Cobra Rock Boot Company
- Company type: Private
- Industry: Footwear
- Founded: 2011
- Founders: Logan Caldbeck, Colt Miller
- Headquarters: Marfa, Texas, United States
- Key people: Logan Caldbeck Colt Miller
- Products: Handmade leather lace-up boots

= Cobra Rock Boot Company =

American handmade bootmaking company based in Marfa, Texas

Cobra Rock Boot Company (CRBC) is a leather-lace-up bootmaking business in Marfa, Texas. The business has been owned and operated by Logan Caldbeck and Colt Miller since 2011. They earned a runner-up finish in Garden & Gun magazine's Best of the South 2012 awards. The business was featured on episode 2 of the Basin PBS show Western Perspective and on a September 2014 episode of Texas Country Reporter.

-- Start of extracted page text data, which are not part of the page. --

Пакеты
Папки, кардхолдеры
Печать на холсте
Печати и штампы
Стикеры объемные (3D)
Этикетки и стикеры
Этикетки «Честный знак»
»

The handmade lace-up boots are constructed at a rate of about one pair a week with materials sourced in the U.S. from full grain, oil-tanned cowhides, leather soles, and metal shanks held in place with lemon-wood pegs. Tools and equipment, including a Landis sole stitcher built in 1921 and a Singer topstitcher built in 1939 and found in Big Spring, Texas, come from former boot shops in the Texas Panhandle. Vintage lasts are used and the boots are hand welted. Their signature boot design, the South Highland, includes square toes modeled after a style popular in the 1940s.

Miller was raised in Borden County, Texas, (about 70 miles south of Lubbock) by a cowboy and a schoolteacher. He studied geography and financial planning at Texas Tech. He tours in the Thrift Store Cowboys country band. He started out in the bootmaking business producing cowboy boots.